🤖 AI Summary
This study addresses factor crosstalk in cross-sectional stock ranking caused by entangled temporal representations and improper integration of graph structures. To mitigate this, the authors propose the Anti-Crosstalk (ACT) framework, which first decomposes individual stock time series into trend, volatility, and shock components and models them separately. The trend component then undergoes progressive structural purification to eliminate interference from heterogeneous relationships. Finally, multi-branch representations are adaptively fused for ranking. ACT is the first to systematically distinguish crosstalk arising from temporal scales versus structural layers, enabling transferable trend modeling and relation-specific signal extraction. Experiments on CSI300 and CSI500 demonstrate significant improvements in ranking accuracy and portfolio performance, with annualized returns on CSI300 increasing by up to 74.25%.
📝 Abstract
Cross-sectional stock ranking is a fundamental task in quantitative investment, relying on both temporal modeling of individual stocks and the capture of inter-stock dependencies. While existing deep learning models leverage graph-based approaches to enhance ranking accuracy by propagating information over relational graphs, they suffer from a key challenge: crosstalk, namely unintended information interference across predictive factors. We identify two forms of crosstalk: temporal-scale crosstalk, where trends, fluctuations, and shocks are entangled in a shared representation and non-transferable local patterns contaminate cross-stock learning; and structural crosstalk, where heterogeneous relations are indiscriminately fused and relation-specific predictive signals are obscured.
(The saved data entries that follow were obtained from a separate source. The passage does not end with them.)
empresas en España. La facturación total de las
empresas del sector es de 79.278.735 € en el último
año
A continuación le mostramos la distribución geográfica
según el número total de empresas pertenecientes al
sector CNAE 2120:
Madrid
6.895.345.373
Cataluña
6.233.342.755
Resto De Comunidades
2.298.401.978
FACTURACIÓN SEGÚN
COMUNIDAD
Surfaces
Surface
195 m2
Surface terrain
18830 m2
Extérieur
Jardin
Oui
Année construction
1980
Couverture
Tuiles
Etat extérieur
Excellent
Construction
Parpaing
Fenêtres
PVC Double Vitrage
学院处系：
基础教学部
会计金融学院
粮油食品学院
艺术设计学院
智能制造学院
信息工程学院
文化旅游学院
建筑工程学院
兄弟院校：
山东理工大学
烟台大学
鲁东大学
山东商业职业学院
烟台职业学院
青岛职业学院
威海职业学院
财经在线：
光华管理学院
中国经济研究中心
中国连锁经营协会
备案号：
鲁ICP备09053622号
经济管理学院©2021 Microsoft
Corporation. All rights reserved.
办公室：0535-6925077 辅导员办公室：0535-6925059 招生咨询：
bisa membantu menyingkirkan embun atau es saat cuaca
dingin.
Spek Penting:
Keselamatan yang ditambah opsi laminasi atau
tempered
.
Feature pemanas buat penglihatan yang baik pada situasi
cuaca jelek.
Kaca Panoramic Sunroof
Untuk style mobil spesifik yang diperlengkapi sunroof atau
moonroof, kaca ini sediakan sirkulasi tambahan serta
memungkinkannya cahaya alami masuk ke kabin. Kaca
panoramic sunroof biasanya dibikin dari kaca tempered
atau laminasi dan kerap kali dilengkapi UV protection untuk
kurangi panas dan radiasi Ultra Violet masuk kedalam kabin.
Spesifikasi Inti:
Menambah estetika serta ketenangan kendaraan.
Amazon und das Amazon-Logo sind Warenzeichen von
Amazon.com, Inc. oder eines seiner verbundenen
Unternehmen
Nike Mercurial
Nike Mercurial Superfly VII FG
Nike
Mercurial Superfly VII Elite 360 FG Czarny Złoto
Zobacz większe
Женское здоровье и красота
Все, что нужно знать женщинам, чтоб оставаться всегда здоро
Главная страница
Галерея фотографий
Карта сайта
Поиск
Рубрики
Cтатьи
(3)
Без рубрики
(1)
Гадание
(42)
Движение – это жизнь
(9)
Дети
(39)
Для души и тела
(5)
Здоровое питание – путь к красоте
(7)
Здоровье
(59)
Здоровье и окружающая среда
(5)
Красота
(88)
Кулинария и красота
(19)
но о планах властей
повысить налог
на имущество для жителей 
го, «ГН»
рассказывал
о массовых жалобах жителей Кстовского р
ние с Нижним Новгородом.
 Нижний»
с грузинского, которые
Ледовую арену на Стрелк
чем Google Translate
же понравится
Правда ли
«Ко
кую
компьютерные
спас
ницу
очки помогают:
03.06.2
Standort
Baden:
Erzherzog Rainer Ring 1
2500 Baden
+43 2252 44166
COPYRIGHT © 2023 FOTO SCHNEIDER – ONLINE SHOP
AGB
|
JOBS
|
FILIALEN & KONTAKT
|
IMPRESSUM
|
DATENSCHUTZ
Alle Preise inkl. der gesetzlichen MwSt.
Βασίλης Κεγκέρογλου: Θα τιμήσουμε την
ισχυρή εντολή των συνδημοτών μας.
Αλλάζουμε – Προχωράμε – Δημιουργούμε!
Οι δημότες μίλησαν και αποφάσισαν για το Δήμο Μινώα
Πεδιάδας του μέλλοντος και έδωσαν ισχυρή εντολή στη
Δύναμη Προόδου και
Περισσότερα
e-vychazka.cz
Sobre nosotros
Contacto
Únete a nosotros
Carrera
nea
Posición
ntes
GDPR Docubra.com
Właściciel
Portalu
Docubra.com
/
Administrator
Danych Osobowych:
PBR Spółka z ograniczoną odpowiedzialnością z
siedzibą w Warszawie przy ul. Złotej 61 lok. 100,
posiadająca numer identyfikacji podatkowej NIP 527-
To address both issues, we propose the Anti-CrossTalk (ACT) framework for cross-sectional stock ranking via temporal disentanglement and structural purification. Specifically, ACT first decomposes each stock sequence into trend, fluctuation, and shock components, then extracts component-specific information through dedicated branches, which effectively decouples non-transferable local patterns. ACT further introduces a Progressive Structural Purification Encoder to sequentially purify structural crosstalk on the trend component after mitigating temporal-scale crosstalk. An adaptive fusion module finally integrates all branch representations for ranking. Experiments on CSI300 and CSI500 demonstrate that ACT achieves state-of-the-art ranking accuracy and superior portfolio performance, with improvements of up to 74.25% on the CSI300 dataset.